BEGIN Source information

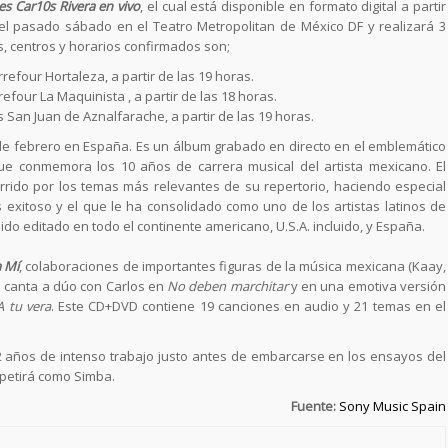
s Car10s Rivera en vivo
, el cual está disponible en formato digital a partir
l pasado sábado en el Teatro Metropolitan de México DF y realizará 3
s, centros y horarios confirmados son;
rrefour Hortaleza, a partir de las 19 horas.
refour La Maquinista , a partir de las 18 horas.
és San Juan de Aznalfarache, a partir de las 19 horas.
e febrero en España. Es un álbum grabado en directo en el emblemático
ue conmemora los 10 años de carrera musical del artista mexicano. El
rido por los temas más relevantes de su repertorio, haciendo especial
exitoso y el que le ha consolidado como uno de los artistas latinos de
do editado en todo el continente americano, U.S.A. incluido, y España.
a Mí
, colaboraciones de importantes figuras de la música mexicana (Kaay,
n canta a dúo con Carlos en
No deben marchitar
y en una emotiva versión
 tu vera
. Este CD+DVD contiene 19 canciones en audio y 21 temas en el
2 años de intenso trabajo justo antes de embarcarse en los ensayos del
epetirá como Simba.
Fuente:
Sony Music Spain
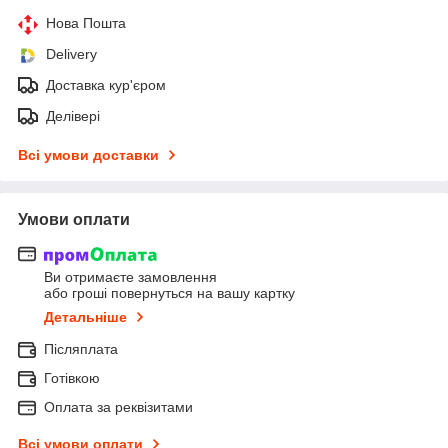
Нова Пошта
Delivery
Доставка кур'єром
Делівері
Всі умови доставки
Умови оплати
Ви отримаєте замовлення
або гроші повернуться на вашу картку
Детальніше
Післяплата
Готівкою
Оплата за реквізитами
Всі умови оплати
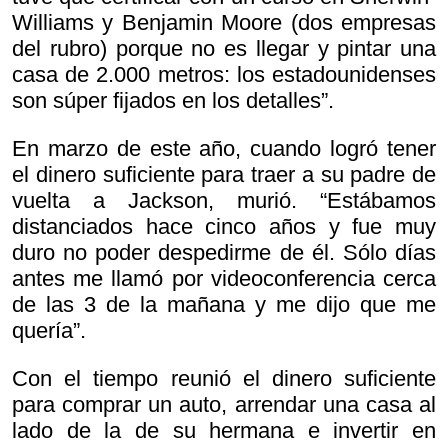
Williams y Benjamin Moore (dos empresas
del rubro) porque no es llegar y pintar una
casa de 2.000 metros: los estadounidenses
son súper fijados en los detalles”.
En marzo de este año, cuando logró tener
el dinero suficiente para traer a su padre de
vuelta a Jackson, murió. “Estábamos
distanciados hace cinco años y fue muy
duro no poder despedirme de él. Sólo días
antes me llamó por videoconferencia cerca
de las 3 de la mañana y me dijo que me
quería”.
Con el tiempo reunió el dinero suficiente
para comprar un auto, arrendar una casa al
lado de la de su hermana e invertir en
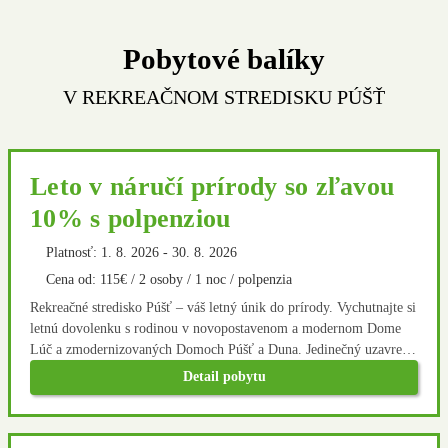
Pobytové balíky
V REKREAČNOM STREDISKU PÚŠŤ
Leto v náručí prírody so zľavou
10% s polpenziou
Platnosť: 1. 8. 2026 - 30. 8. 2026
Cena od: 115€ / 2 osoby / 1 noc / polpenzia
Rekreačné stredisko Púšť – váš letný únik do prírody. Vychutnajte si
letnú dovolenku s rodinou v novopostavenom a modernom Dome
Lúč a zmodernizovaných Domoch Púšť a Duna. Jedinečný uzavretý
areál ponúka široké možnosti aktívneho oddychu nielen na
Detail pobytu
novovybudovanom multifunkčnom ihrisku. V okolí sa nachádza
množsvto turistických a cyklistických trás. Po aktívnom oddychu
dobre padne domáca kuchyňa v našej reštaurácii.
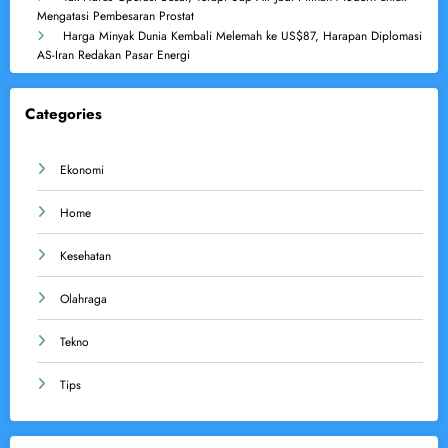
Mengatasi Pembesaran Prostat
Harga Minyak Dunia Kembali Melemah ke US$87, Harapan Diplomasi
AS-Iran Redakan Pasar Energi
Categories
Ekonomi
Home
Kesehatan
Olahraga
Tekno
Tips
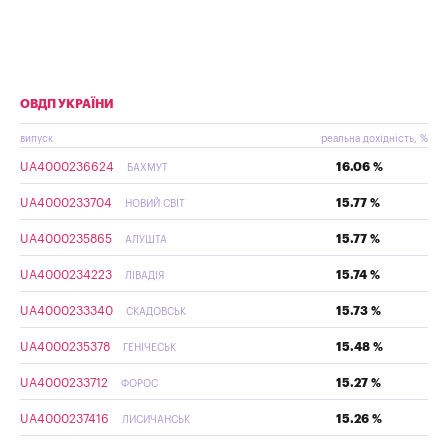
ОВДП УКРАЇНИ
випуск
реальна дохідність, %
UA4000236624
16.06 %
БАХМУТ
UA4000233704
15.77 %
НОВИЙ СВІТ
UA4000235865
15.77 %
АЛУШТА
UA4000234223
15.74 %
ЛІВАДІЯ
UA4000233340
15.73 %
СКАДОВСЬК
UA4000235378
15.48 %
ГЕНІЧЕСЬК
UA4000233712
15.27 %
ФОРОС
UA4000237416
15.26 %
ЛИСИЧАНСЬК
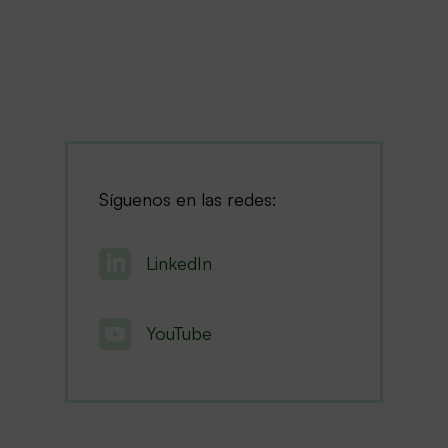
Síguenos en las redes:

LinkedIn

YouTube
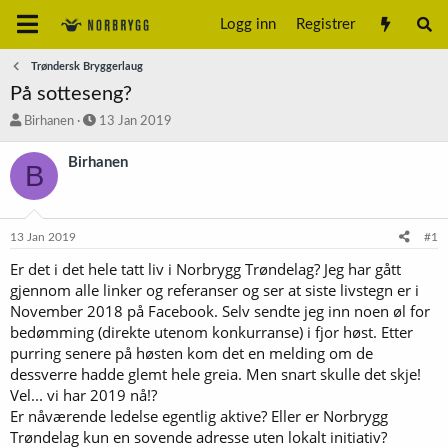
Logg inn
Registrer
Trøndersk Bryggerlaug
På sotteseng?
T
S
Birhanen
13 Jan 2019
r
t
å
a
Birhanen
B
d
r
s
t
t
d
a
a
13 Jan 2019
#1
r
t
t
o
Er det i det hele tatt liv i Norbrygg Trøndelag? Jeg har gått
e
gjennom alle linker og referanser og ser at siste livstegn er i
r
November 2018 på Facebook. Selv sendte jeg inn noen øl for
bedømming (direkte utenom konkurranse) i fjor høst. Etter
purring senere på høsten kom det en melding om de
dessverre hadde glemt hele greia. Men snart skulle det skje!
Vel... vi har 2019 nå!?
Er nåværende ledelse egentlig aktive? Eller er Norbrygg
Trøndelag kun en sovende adresse uten lokalt initiativ?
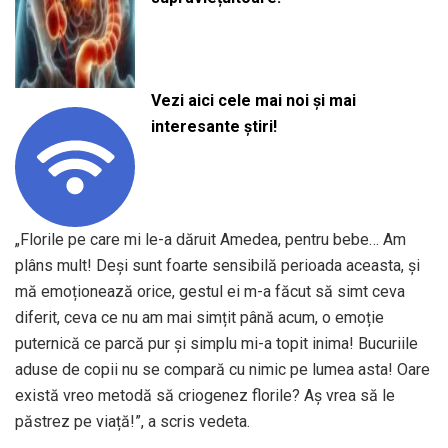
Vezi aici cele mai noi și mai
interesante știri!
„Florile pe care mi le-a dăruit Amedea, pentru bebe… Am
plâns mult! Deși sunt foarte sensibilă perioada aceasta, și
mă emoționează orice, gestul ei m-a făcut să simt ceva
diferit, ceva ce nu am mai simțit până acum, o emoție
puternică ce parcă pur și simplu mi-a topit inima! Bucuriile
aduse de copii nu se compară cu nimic pe lumea asta! Oare
există vreo metodă să criogenez florile? Aș vrea să le
păstrez pe viață!”, a scris vedeta.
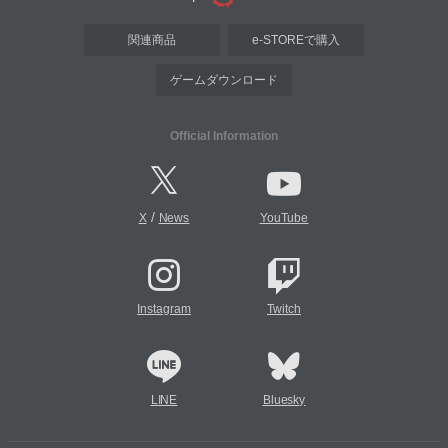
関連商品
e-STOREで購入
ゲームダウンロード
Official Information
/
X
News
YouTube
Instagram
Twitch
LINE
Bluesky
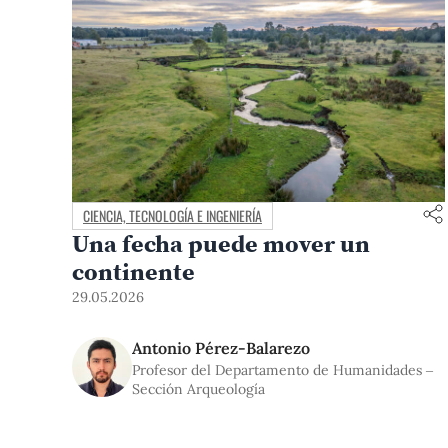
CIENCIA, TECNOLOGÍA E INGENIERÍA
Una fecha puede mover un
continente
29.05.2026
Antonio Pérez-Balarezo
Profesor del Departamento de Humanidades –
Sección Arqueología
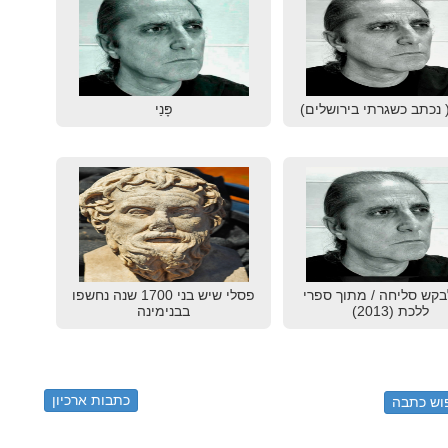
 נכתב כשגרתי בירושלים)
פָּנַי
בקש סליחה / מתוך ספרי
פסלי שיש בני 1700 שנה נחשפו
ללכת (2013)
בבנימינה
כתבות ארכיון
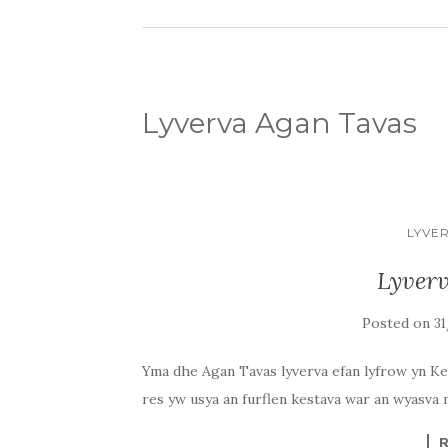
Lyverva Agan Tavas
LYVE
Lyver
Posted on
3
Yma dhe Agan Tavas lyverva efan lyfrow yn K
res yw usya an furflen kestava war an wyasva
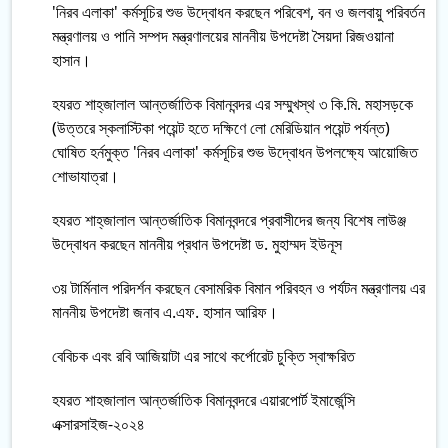
'নিরব এলাকা' কর্মসূচির শুভ উদ্বোধন করছেন পরিবেশ, বন ও জলবায়ু পরিবর্তন
মন্ত্রণালয় ও পানি সম্পদ মন্ত্রণালয়ের মাননীয় উপদেষ্টা সৈয়দা রিজওয়ানা
হাসান।
হযরত শাহ্‌জালাল আন্তর্জাতিক বিমানবন্দর এর সম্মুখস্থ ৩ কি.মি. মহাসড়কে
(উত্তরে স্কলাস্টিকা পয়েন্ট হতে দক্ষিণে লো মেরিডিয়ান পয়েন্ট পর্যন্ত)
ঘোষিত হর্নমুক্ত 'নিরব এলাকা' কর্মসূচির শুভ উদ্বোধন উপলক্ষ্যে আয়োজিত
শোভাযাত্রা।
হযরত শাহ্‌জালাল আন্তর্জাতিক বিমানবন্দরে প্রবাসীদের জন্য বিশেষ লাউঞ্জ
উদ্বোধন করছেন মাননীয় প্রধান উপদেষ্টা ড. মুহাম্মদ ইউনূস
৩য় টার্মিনাল পরিদর্শন করছেন বেসামরিক বিমান পরিবহন ও পর্যটন মন্ত্রণালয় এর
মাননীয় উপদেষ্টা জনাব এ.এফ. হাসান আরিফ।
বেবিচক এবং রবি আজিয়াটা এর সাথে কর্পোরেট চুক্তি স্বাক্ষরিত
হযরত শাহজালাল আন্তর্জাতিক বিমানবন্দরে এয়ারপোর্ট ইমার্জেন্সি
এক্সারসাইজ-২০২৪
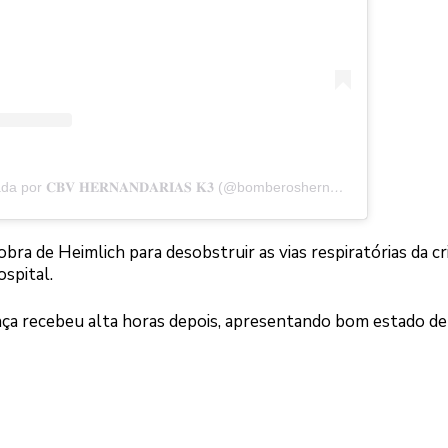
Uma publicação partilhada por 𝐂𝐁𝐕 𝐇𝐄𝐑𝐍𝐀𝐍𝐃𝐀𝐑𝐈𝐀𝐒 𝐊𝟑 (@bomberoshernandariask3)
ra de Heimlich para desobstruir as vias respiratórias da cr
spital.
ança recebeu alta horas depois, apresentando bom estado de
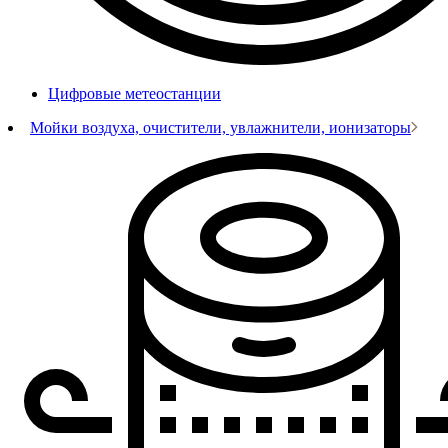
Цифровые метеостанции
Мойки воздуха, очистители, увлажнители, ионизаторы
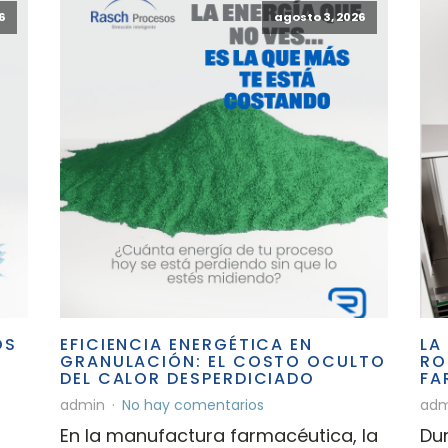
6
agosto 3, 2026
OS
EFICIENCIA ENERGÉTICA EN
LA
GRANULACIÓN: EL COSTO OCULTO
RO
DEL CALOR DESPERDICIADO
FA
admin
No hay comentarios
adm
En la manufactura farmacéutica, la
Dur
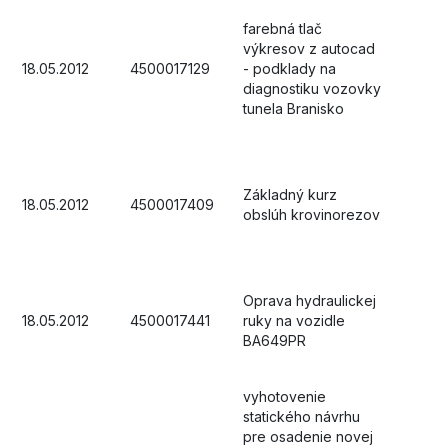
farebná tlač
výkresov z autocad
18.05.2012
4500017129
- podklady na
diagnostiku vozovky
tunela Branisko
Základný kurz
18.05.2012
4500017409
obslúh krovinorezov
Oprava hydraulickej
18.05.2012
4500017441
ruky na vozidle
BA649PR
vyhotovenie
statického návrhu
pre osadenie novej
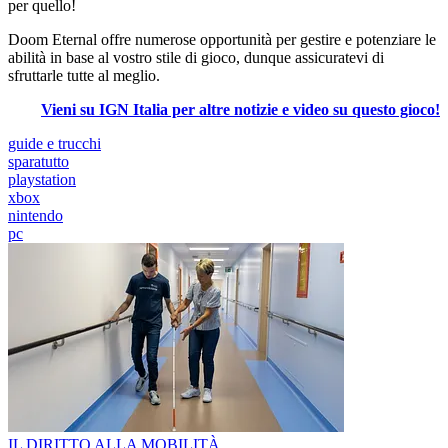
per quello!
Doom Eternal offre numerose opportunità per gestire e potenziare le
abilità in base al vostro stile di gioco, dunque assicuratevi di
sfruttarle tutte al meglio.
Vieni su IGN Italia per altre notizie e video su questo gioco!
guide e trucchi
sparatutto
playstation
xbox
nintendo
pc
IL DIRITTO ALLA MOBILITÀ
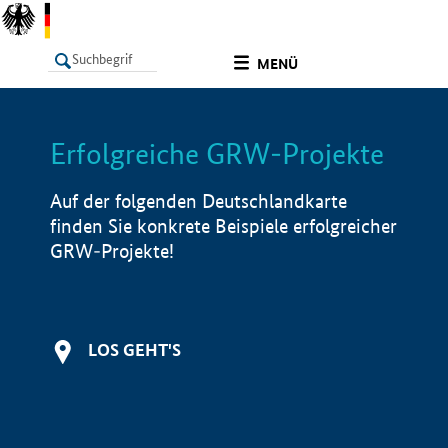
undefined
MENÜ
Erfolgreiche GRW-Projekte
LISTE
Filter
Info
Auf der folgenden Deutschlandkarte
finden Sie konkrete Beispiele erfolgreicher
GRW-Projekte!
LOS GEHT'S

END Source information

• **Exercise brief**
What you return must match the lines above from the one with "rrefour Hortaleza, a partir de las 19 horas." through the one with "Pobytové balíky" exactly, with both ends included and the pictures excluded.

• **Result for this task**
rrefour Hortaleza, a partir de las 19 horas.
refour La Maquinista , a partir de las 18 horas.
és San Juan de Aznalfarache, a partir de las 19 horas.
e febrero en España. Es un álbum grabado en directo en el emblemático
ue conmemora los 10 años de carrera musical del artista mexicano. El
rido por los temas más relevantes de su repertorio, haciendo especial
exitoso y el que le ha consolidado como uno de los artistas latinos de
do editado en todo el continente americano, U.S.A. incluido, y España.
a Mí
, colaboraciones de importantes figuras de la música mexicana (Kaay,
n canta a dúo con Carlos en
No deben marchitar
y en una emotiva versión
 tu vera
. Este CD+DVD contiene 19 canciones en audio y 21 temas en el
2 años de intenso trabajo justo antes de embarcarse en los ensayos del
epetirá como Simba.
Fuente:
Sony Music Spain
Нова Пошта
Delivery
Доставка кур'єром
Делівері
Всі умови доставки
Умови оплати
Ви отримаєте замовлення
або гроші повернуться на вашу картку
Детальніше
Післяплата
Готівкою
Оплата за реквізитами
Всі умови оплати
Williams y Benjamin Moore (dos empresas
del rubro) porque no es llegar y pintar una
casa de 2.000 metros: los estadounidenses
son súper fijados en los detalles”.
En marzo de este año, cuando logró tener
el dinero suficiente para traer a su padre de
vuelta a Jackson, murió. “Estábamos
distanciados hace cinco años y fue muy
duro no poder despedirme de él. Sólo días
antes me llamó por videoconferencia cerca
de las 3 de la mañana y me dijo que me
quería”.
Con el tiempo reunió el dinero suficiente
para comprar un auto, arrendar una casa al
lado de la de su hermana e invertir en
Pobytové balíky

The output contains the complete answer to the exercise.